- Work task
Return the data below exactly, please, but drop the pictures.

- Data records
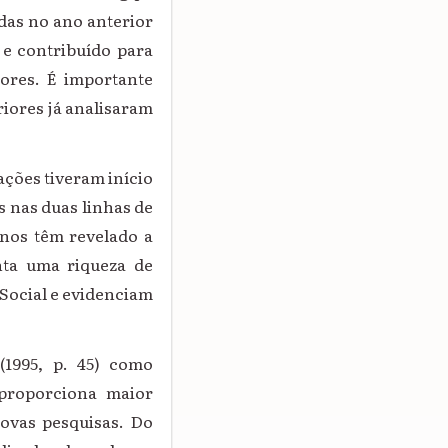
das no ano anterior
 e contribuído para
dores. É importante
riores já analisaram
ações tiveram início
s nas duas linhas de
anos têm revelado a
ta uma riqueza de
 Social e evidenciam
(1995, p. 45) como
a proporciona maior
novas pesquisas. Do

- Written answer
das no ano anterior
 e contribuído para
dores. É importante
riores já analisaram
ações tiveram início
s nas duas linhas de
anos têm revelado a
ta uma riqueza de
 Social e evidenciam
(1995, p. 45) como
a proporciona maior
novas pesquisas. Do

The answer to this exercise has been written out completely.